Our pastor talked about forgiveness, of course. But he talked about a process of healing that begins with anger and pain. It is an honest process that empowers those who were hurt by validating their feelings. Then, they can get help from friends or professionals to help them move through that trauma, and allow them to live a fulfilled life.

Anger at injustice to self or others is, in some way, taking responsibility for that injustice. It is from a deep-seated sense of caring for self and for others. On some level knowing that what is happening isn’t right, and that we deserve to be treated better. That feeling was recently on display after the Orland Pulse Club shootings. People are angry, you can see it on the faces. They are scared. They are horrified. That leads to them asking what to do. It leads to posts of personal stories of pain, of empathy. It leads to a greater conversation on injustice and what we can do about it. Anger, in other words, is the driving force for social justice, as well as individual justice.

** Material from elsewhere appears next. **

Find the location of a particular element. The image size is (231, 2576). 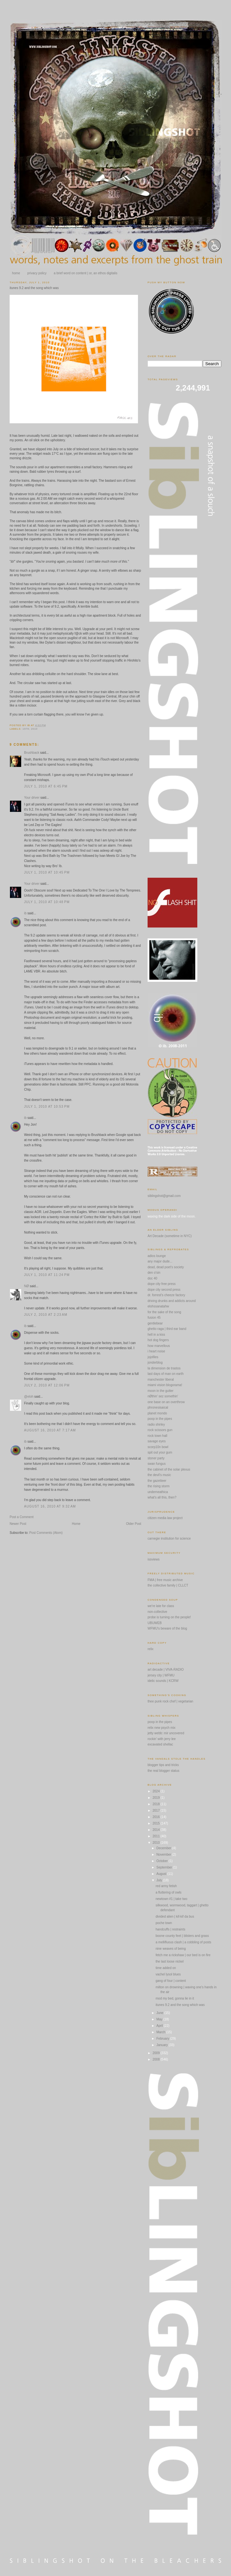 2010 is located at coordinates (156, 1842).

I think that is why Evangelical Christians are so scared of it. Their culture is one of fear. Particularly of taking personal responsibility for their actions. If something goes well, it’s because of God. If something goes badly, well, that’s just human nature and/or the devil. All they have to do is pray, and that is enough. Their doctrine of anger means they don’t have to deal with any personal consequences. If I told anyone that someone hurt me, and I was angry about it, they’d just pray the Sinner’s Prayer with me and tell me not to be so unforgiving. If someone hurt them, they could bury it with platitudes and not have to feel the effects. It’s in easier to be scared of pain and cover it with pretty marketing than it is to deal with that pain. I would know.

But the thing is, it never goes away, really. The anger has to come out, like it did with me. Being able to talk about it was the only reason it didn’t destroy me. I’ve seen it destroy others who had trauma they were not allowed to talk about. The closer they were to the church leadership, the harsher the directives, and the more likely they were to channel the anger into drugs, alcohol, and illegal activity. This phenomenon is openly talked about in the Evangelical culture - as a joke. Pastor’s kids and missionary’s kids were well-known to go off the rails with a fair bit of regularity. But, no one asked why. We just shook our heads and laughed. Sometimes the effects were not as obvious, but no less damaging.

In relationships, especially romantic ones, getting angry really wasn’t an option. Going to bed angry was the worst thing a couple to do to each other. Especially if they had kids. Especially if they fought in front of the kids. I’ll write more about the dangers of Evangelical marriage at another time. But, the prohibition against being angry or airing grievances means that no one knows how to have a healthy, fair argument about real hurt. We don’t see it from our Evangelical parents. We aren’t educated in it by our Evangelical pastors or their relationship advice. So, we have no idea what is fair or right or useful to do when we hurt each other in relationships. This leads to unhealthy relationships, some of which are abusive. And of course if you are abused you can’t get help.

It also means that there is no distinction made between different kinds of hurt and anger. All actions are equally bad, and all anger is equally bad. So, Evangelicals are teaching people how not to tell right from wrong. And then teaching them they can’t talk about it when it is, inevitably, very wrong.